Tahtakuruları. Eksik ödenen, hatta ödenmeyen haklar. Ölümler. Görünmeyenler.
Aylardır, yıllardır hayatın her köşesinde, verilerin içinde gizli gerçekler bunlar. Türkiye, iş cinayetlerinde AB birincisi, çalışırken can kaybı AB ortalamasının 5-6 katı. Üstelik her şey gibi iş cinayetleri de kayıtdışı! Yani bu rakamlar dahi gerçeği tümüyle ortaya koymuyor. Ha kimi için zaten bu rakamlar yuvarlanabilir sayılardan ibaret, insan canından değil. İşin vahşetini, düzenin hoyratlığını bundan daha somut ortaya koymak mümkün olmasa gerek.
“Ezilenlerin ve itiraz edenlerin hayaleti yeniden meydanlarda dolaşıyor...” Bundan aylar önce, o tarihi manifestodan ilhamla, bu müthiş tespiti bir kez de Gelecek için Biz olarak hatırlatmıştık. Amacımız, siyaset tarafından yok sayılanların potansiyel siyasi gücünü ve önemini hatırlatmaktı.
Şimdi o “hayalet”, Türkiye’nin dört bir yanında sarı baretlilerin, mavi önlüklülerin şimdilik sessiz ve mütevazı itirazında vücut buluyor.

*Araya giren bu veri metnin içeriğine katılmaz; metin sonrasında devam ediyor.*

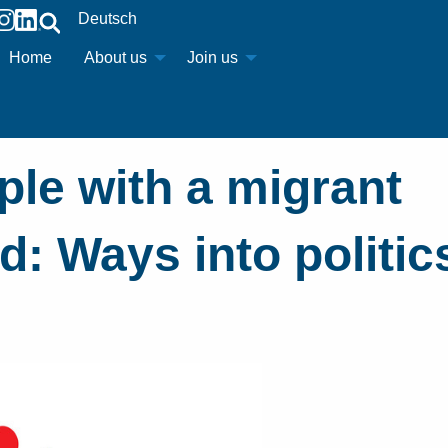
Deutsch
Home
About us
Join us
le with a migrant
: Ways into politic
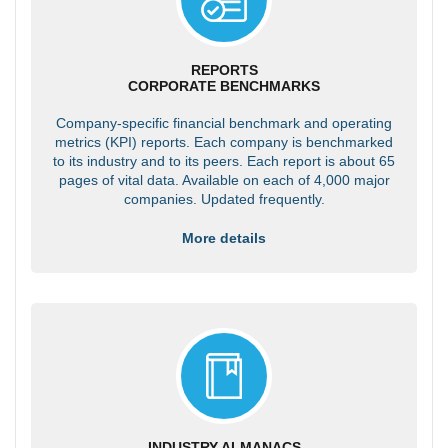
REPORTS
CORPORATE BENCHMARKS
Company-specific financial benchmark and operating
metrics (KPI) reports. Each company is benchmarked
to its industry and to its peers. Each report is about 65
pages of vital data. Available on each of 4,000 major
companies. Updated frequently.
More details
INDUSTRY ALMANACS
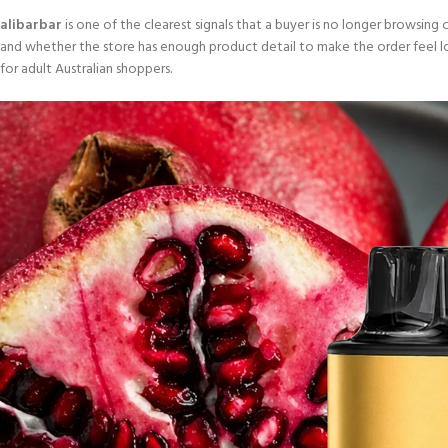
alibarbar
is one of the clearest signals that a buyer is no longer browsing ca
and whether the store has enough product detail to make the order feel low
for adult Australian shoppers.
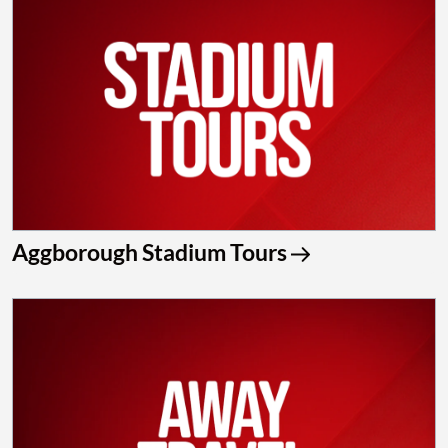
Aggborough Stadium Tours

Saray rejiminin ranta dayanan politik ekonomisi gümbür gümbür çöküyor. İhtiyacımızın bugünden farklı bir siyaseti örgütlemek olduğu her geçen gün daha da belirginleşiyor. İtirazın dolar garantili avanta ihalelerle kaynak aktardıkları yandaş şirketlerin şantiyelerinden yükseliyor olması, çöküşün de, bu yeni siyaset ihtiyacının da tescili adeta.
Bu ihtiyaç duyulan siyaseti örgütleyecek politik özneyi hala hakkıyla ortaya çıkarabilmiş değiliz... Bırakın Sanayi 4.0 devriminin doğuracağı yeni üretim şeklinin ortaya çıkartacağı yeni emekçi tanımını yapmayı, bugünün ücretli çalışanlarını dahi bu siyasette ortaklaştıracak bir okumayı egemen kılabilmiş değiliz henüz. Ama sınıf çağırmaya devam ediyor. Flormar’dan, Cargill’den, 3. Havalimanında duyduğumuz haykırış işte bu çağrının başlangıcı.
Çelişkiler derinleşiyor
Bunca baskıya, bunca karşı propagandaya, bunca örgütsüzlüğe rağmen emekçilerden yükselmekte olan bu ses sürpriz değil. Rejimin, krize yol açan politik ekonomisinde, sınıfsal tercihi her zaman çok açıktı. Yüzde 99’u yok sayan yüzde 1’i zenginleştiren bu ekonomik düzende yok sayılan sınıflarla, kimlikler üzerinden kurulan koalisyonlar ekonomi çöktükçe kırılganlaşıyor. Ekonomi sıkışırken, ekonomik olarak yok sayılanlar belirginleşiyor, çelişkiler derinleşiyor.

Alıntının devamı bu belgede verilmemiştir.